Stored data:
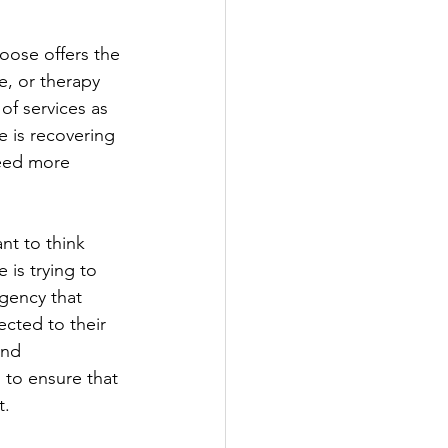
ose offers the 
e, or therapy 
of services as 
 is recovering 
need more 
nt to think 
is trying to 
gency that 
ected to their 
and 
 to ensure that 
t.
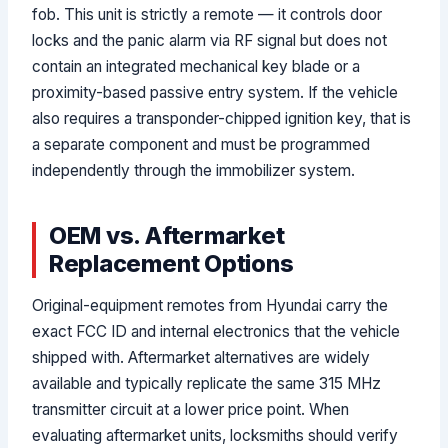
fob. This unit is strictly a remote — it controls door
locks and the panic alarm via RF signal but does not
contain an integrated mechanical key blade or a
proximity-based passive entry system. If the vehicle
also requires a transponder-chipped ignition key, that is
a separate component and must be programmed
independently through the immobilizer system.
OEM vs. Aftermarket
Replacement Options
Original-equipment remotes from Hyundai carry the
exact FCC ID and internal electronics that the vehicle
shipped with. Aftermarket alternatives are widely
available and typically replicate the same 315 MHz
transmitter circuit at a lower price point. When
evaluating aftermarket units, locksmiths should verify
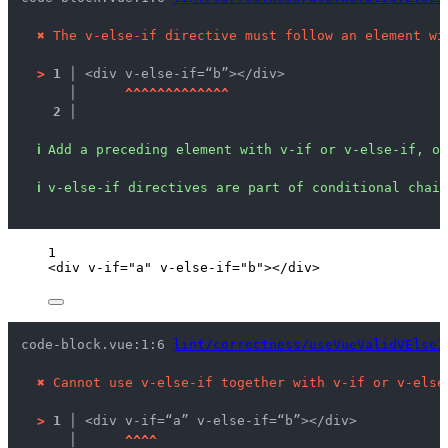
✖
The v-else-if directive must follow an element wi
>
1 │ 
<div v-else-if=“b”></div>
   │ 
^
^
^
^
^
^
^
^
^
^
^
^
^
2 │ 
ℹ
Add a preceding element with v-if or v-else-if, or
ℹ
v-else-if directives are part of conditional chain
1
<
div
v-if
=
"
a
"
v-else-if
=
"
b
"
></
div
>
code-block.vue:1:6 
lint/correctness/useVueValidVElseI
✖
Cannot use v-else-if together with v-if or v-else
>
1 │ 
<div v-if=“a” v-else-if=“b”></div>
   │ 
^
^
^
^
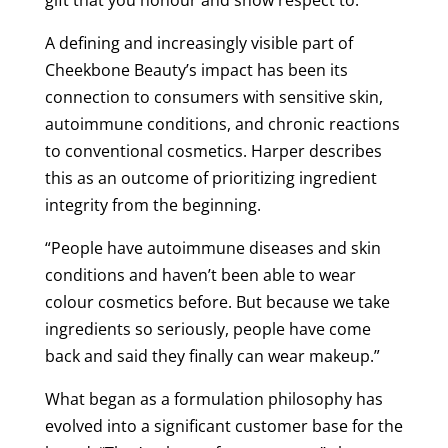
A defining and increasingly visible part of
Cheekbone Beauty’s impact has been its
connection to consumers with sensitive skin,
autoimmune conditions, and chronic reactions
to conventional cosmetics. Harper describes
this as an outcome of prioritizing ingredient
integrity from the beginning.
“People have autoimmune diseases and skin
conditions and haven’t been able to wear
colour cosmetics before. But because we take
ingredients so seriously, people have come
back and said they finally can wear makeup.”
What began as a formulation philosophy has
evolved into a significant customer base for the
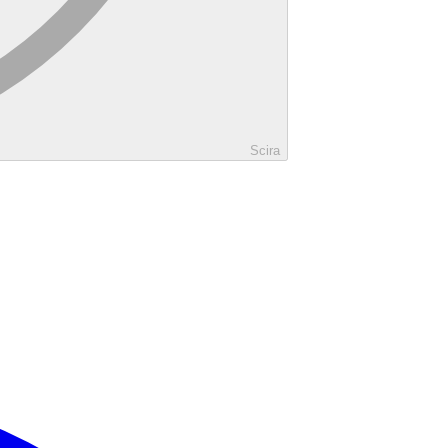
Scira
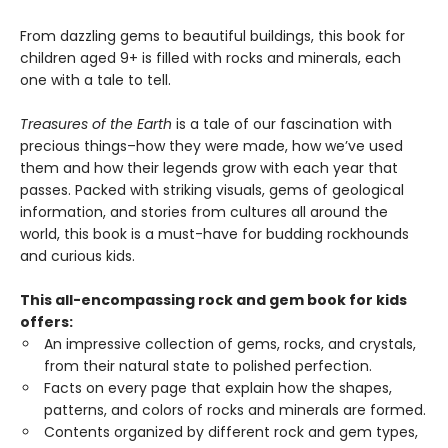
From dazzling gems to beautiful buildings, this book for
children aged 9+ is filled with rocks and minerals, each
one with a tale to tell.
Treasures of the Earth
is a tale of our fascination with
precious things–how they were made, how we’ve used
them and how their legends grow with each year that
passes. Packed with striking visuals, gems of geological
information, and stories from cultures all around the
world, this book is a must-have for budding rockhounds
and curious kids.
This all-encompassing rock and gem book for kids
offers:
An impressive collection of gems, rocks, and crystals,
from their natural state to polished perfection.
Facts on every page that explain how the shapes,
patterns, and colors of rocks and minerals are formed.
Contents organized by different rock and gem types,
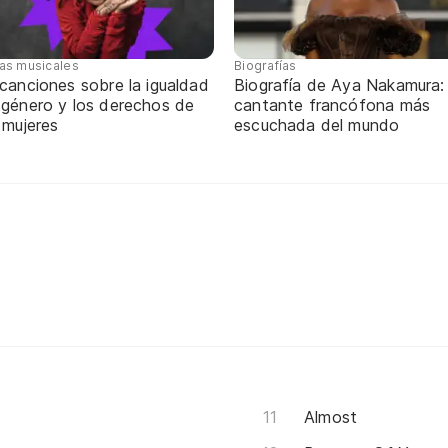
tas musicales
Biografías
canciones sobre la igualdad
Biografía de Aya Nakamura: 
 género y los derechos de
cantante francófona más
 mujeres
escuchada del mundo
Almost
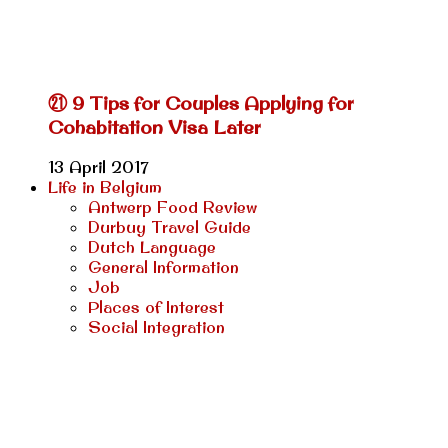
㉑ 9 Tips for Couples Applying for
Cohabitation Visa Later
13 April 2017
Life in Belgium
Antwerp Food Review
Durbuy Travel Guide
Dutch Language
General Information
Job
Places of Interest
Social Integration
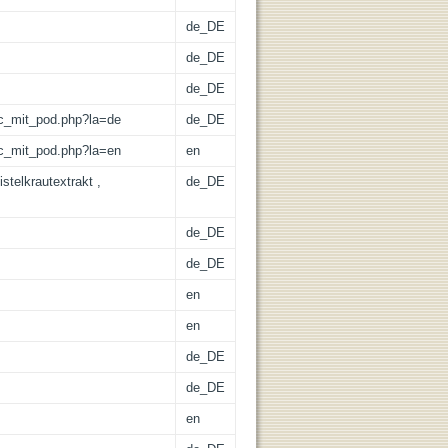
de_DE
de_DE
de_DE
/lic_mit_pod.php?la=de
de_DE
/lic_mit_pod.php?la=en
en
stelkrautextrakt ,
de_DE
de_DE
de_DE
en
en
de_DE
de_DE
en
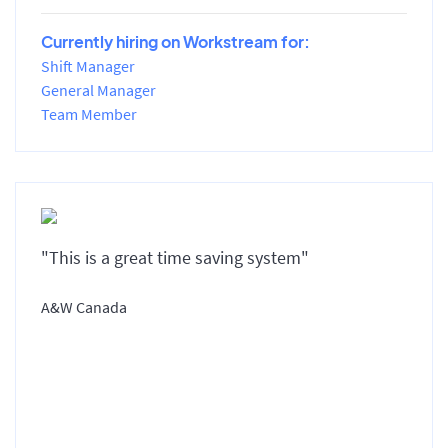
Currently hiring on Workstream for:
Shift Manager
General Manager
Team Member
"This is a great time saving system"
A&W Canada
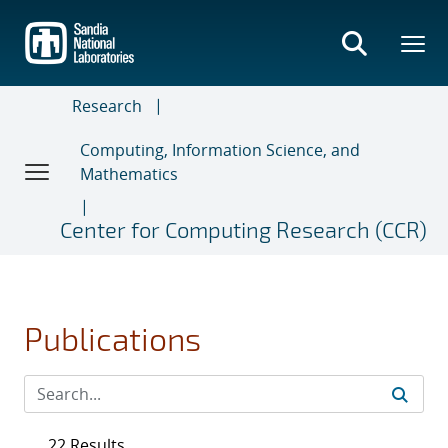
Skip
to
main
content
Research
Computing, Information Science, and
Mathematics
Center for Computing Research (CCR)
Publications
22 Results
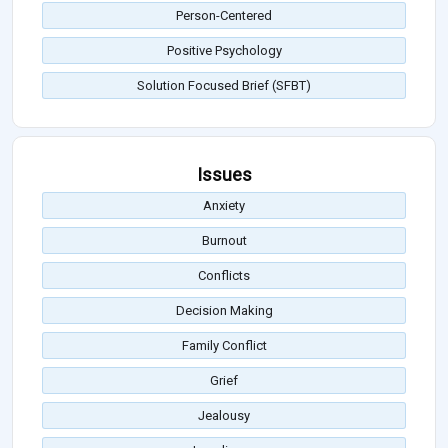
Person-Centered
Positive Psychology
Solution Focused Brief (SFBT)
Issues
Anxiety
Burnout
Conflicts
Decision Making
Family Conflict
Grief
Jealousy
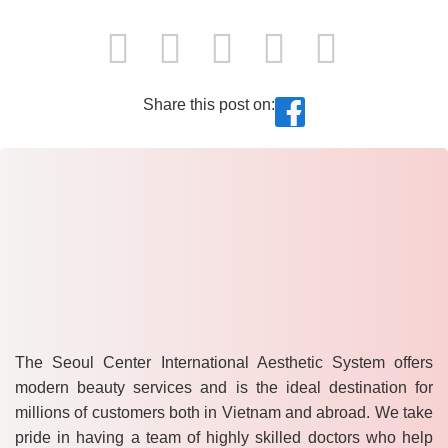
Share this post on:
The Seoul Center International Aesthetic System offers
modern beauty services and is the ideal destination for
millions of customers both in Vietnam and abroad. We take
pride in having a team of highly skilled doctors who help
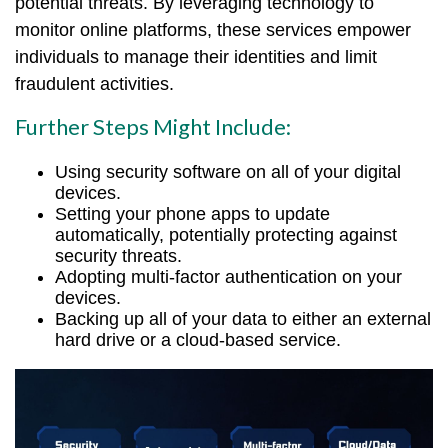
potential threats. By leveraging technology to
monitor online platforms, these services empower
individuals to manage their identities and limit
fraudulent activities.
Further Steps Might Include:
Using security software on all of your digital
devices.
Setting your phone apps to update
automatically, potentially protecting against
security threats.
Adopting multi-factor authentication on your
devices.
Backing up all of your data to either an external
hard drive or a cloud-based service.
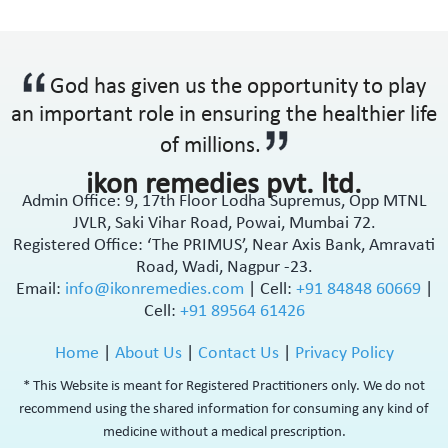
Ophthalmic Anti-Infective
Ophthalmic Anti-Inflammatory
Ophthalmic Antibiotic
God has given us the opportunity to play
Ophthalmic Decongestants
an important role in ensuring the healthier life
Ophthalmic Lubricants
Ophthalmic NSAID
of millions.
Oral Contraceptive
ikon remedies pvt. ltd.
Oral Rehydration Salts IP
Admin Office: 9, 17th Floor Lodha Supremus, Opp MTNL
Osteoporosis
JVLR, Saki Vihar Road, Powai, Mumbai 72.
Ovulation Stimulants
Registered Office: ‘The PRIMUS’, Near Axis Bank, Amravati
Pain Management
Road, Wadi, Nagpur -23.
Platelet Enhancer
Email:
info@ikonremedies.com
|
Cell:
+91 84848 60669
|
PPI's
Cell:
+91 89564 61426
PPI's & Anti-Ulcerant
Home
|
About Us
|
Contact Us
|
Privacy Policy
Prebiotic & Probiotic
Premature Labour
* This Website is meant for Registered Practitioners only. We do not
Prevention Of Preterm Labour
recommend using the shared information for consuming any kind of
Prokinetic
medicine without a medical prescription.
Prokinetic & Antiulcer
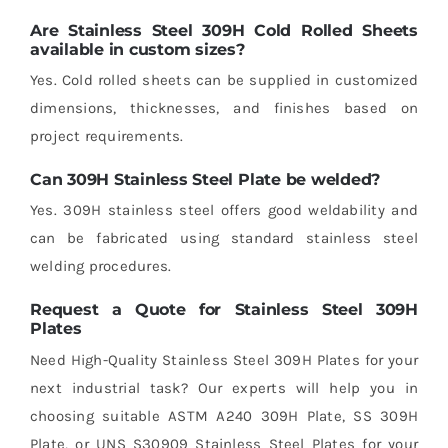
Are Stainless Steel 309H Cold Rolled Sheets
available in custom sizes?
Yes. Cold rolled sheets can be supplied in customized
dimensions, thicknesses, and finishes based on
project requirements.
Can 309H Stainless Steel Plate be welded?
Yes. 309H stainless steel offers good weldability and
can be fabricated using standard stainless steel
welding procedures.
Request a Quote for Stainless Steel 309H
Plates
Need High-Quality Stainless Steel 309H Plates for your
next industrial task? Our experts will help you in
choosing suitable ASTM A240 309H Plate, SS 309H
Plate, or UNS S30909 Stainless Steel Plates for your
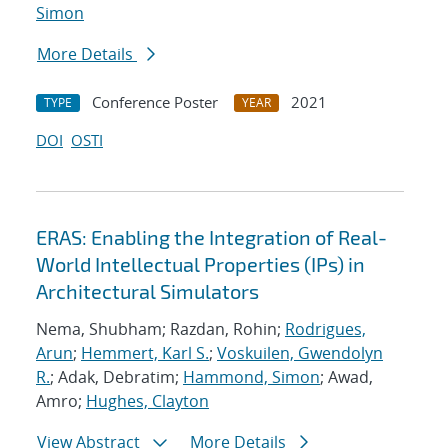
Simon
More Details
Conference Poster
2021
TYPE
YEAR
DOI
OSTI
ERAS: Enabling the Integration of Real-
World Intellectual Properties (IPs) in
Architectural Simulators
Nema, Shubham; Razdan, Rohin;
Rodrigues,
Arun
;
Hemmert, Karl S.
;
Voskuilen, Gwendolyn
R.
; Adak, Debratim;
Hammond, Simon
; Awad,
Amro;
Hughes, Clayton
View Abstract
More Details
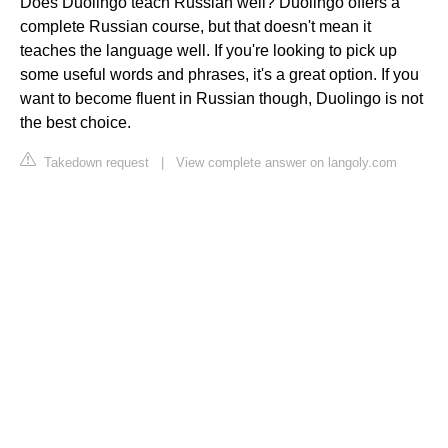
Does Duolingo teach Russian well? Duolingo offers a
complete Russian course, but that doesn't mean it
teaches the language well. If you're looking to pick up
some useful words and phrases, it's a great option. If you
want to become fluent in Russian though, Duolingo is not
the best choice.
Takedown request
|
View complete answer on langoly.com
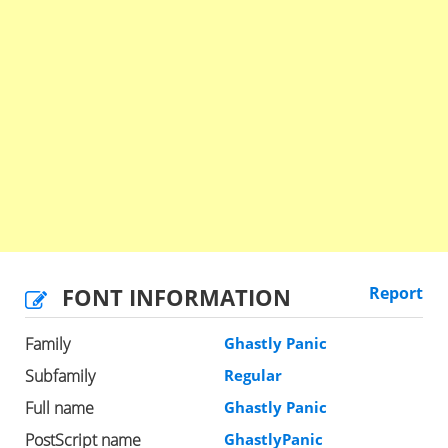
FONT INFORMATION
Report
Family
Ghastly Panic
Subfamily
Regular
Full name
Ghastly Panic
PostScript name
GhastlyPanic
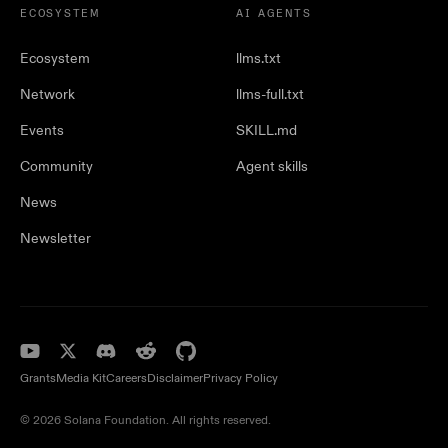
ECOSYSTEM
AI AGENTS
Ecosystem
llms.txt
Network
llms-full.txt
Events
SKILL.md
Community
Agent skills
News
Newsletter
Grants
Media Kit
Careers
Disclaimer
Privacy Policy
© 2026 Solana Foundation. All rights reserved.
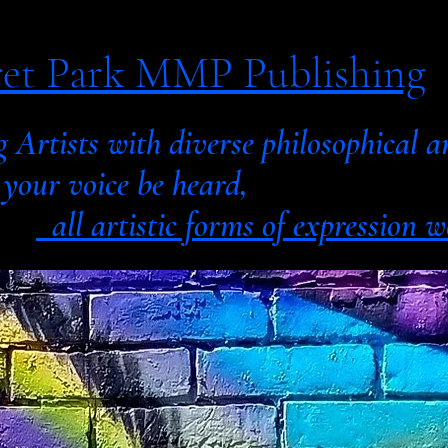
et Park MMP Publishing
g Artists with diverse philosophic
 voice be heard,
all artistic forms of expression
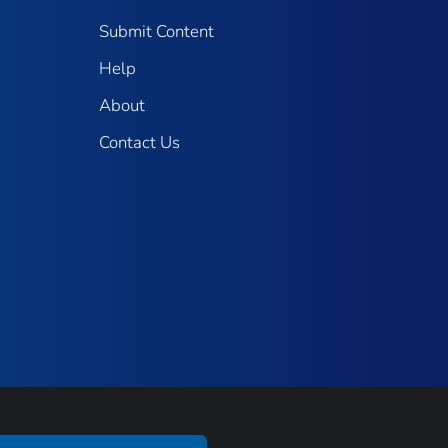
Submit Content
Help
About
Contact Us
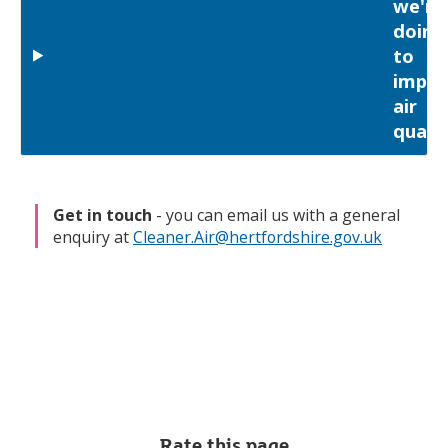
we're
doing
to
impro
air
qualit
Get in touch
- you can email us with a general
enquiry at
Cleaner.Air@hertfordshire.gov.uk
Rate this page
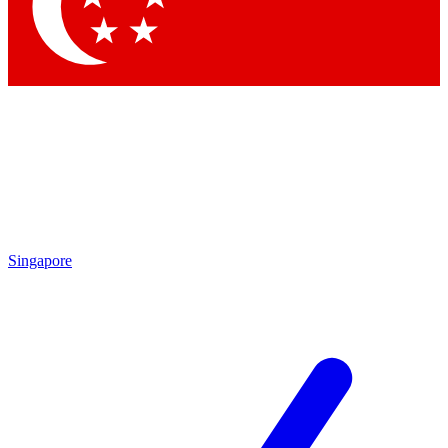
Contact me with news and offers from other Future brands
By submitting your information you agree to the
Terms & Conditions
and
Privacy Policy
and are aged 16 or over.
Singapore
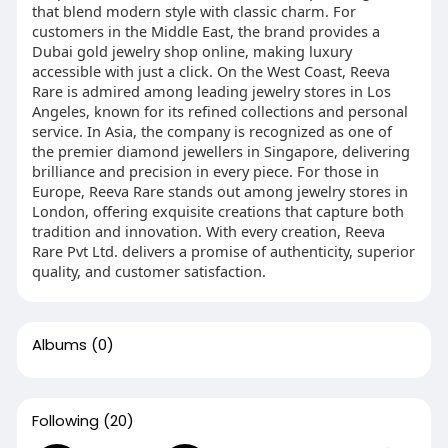
that blend modern style with classic charm. For
customers in the Middle East, the brand provides a
Dubai gold jewelry shop online, making luxury
accessible with just a click. On the West Coast, Reeva
Rare is admired among leading jewelry stores in Los
Angeles, known for its refined collections and personal
service. In Asia, the company is recognized as one of
the premier diamond jewellers in Singapore, delivering
brilliance and precision in every piece. For those in
Europe, Reeva Rare stands out among jewelry stores in
London, offering exquisite creations that capture both
tradition and innovation. With every creation, Reeva
Rare Pvt Ltd. delivers a promise of authenticity, superior
quality, and customer satisfaction.
Albums
(0)
Following
(20)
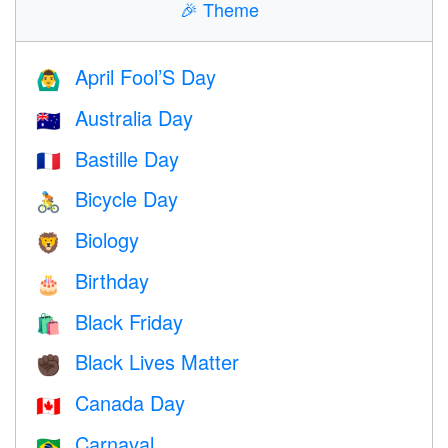
🎉
Theme
April Fool’S Day
🙆‍♂️
Australia Day
🇦🇺
Bastille Day
🇫🇷
Bicycle Day
🚴
Biology
🦁
Birthday
🎂
Black Friday
🛍
Black Lives Matter
✊🏿
Canada Day
🇨🇦
Carnaval
🇧🇷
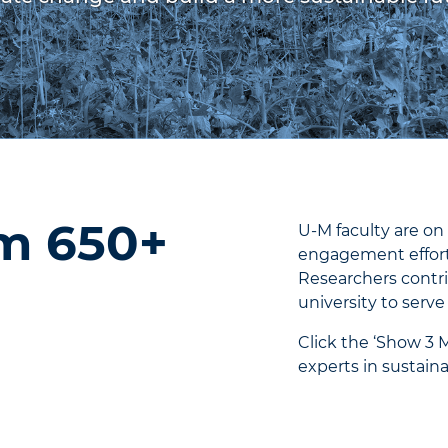
om 650+
U-M faculty are on 
engagement efforts
Researchers contri
university to serve
Click the ‘Show 3 
experts in sustainab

Directions for this task: Retype each line of the data exactly, beginning with the first; include the line containing "OEM vs. Aftermarket" and stop there, skipping every picture.

Output for this exercise:
ose offers the 
e, or therapy 
of services as 
 is recovering 
need more 
nt to think 
is trying to 
gency that 
ected to their 
and 
 to ensure that 
t.
fob. This unit is strictly a remote — it controls door
locks and the panic alarm via RF signal but does not
contain an integrated mechanical key blade or a
proximity-based passive entry system. If the vehicle
also requires a transponder-chipped ignition key, that is
a separate component and must be programmed
independently through the immobilizer system.
OEM vs. Aftermarket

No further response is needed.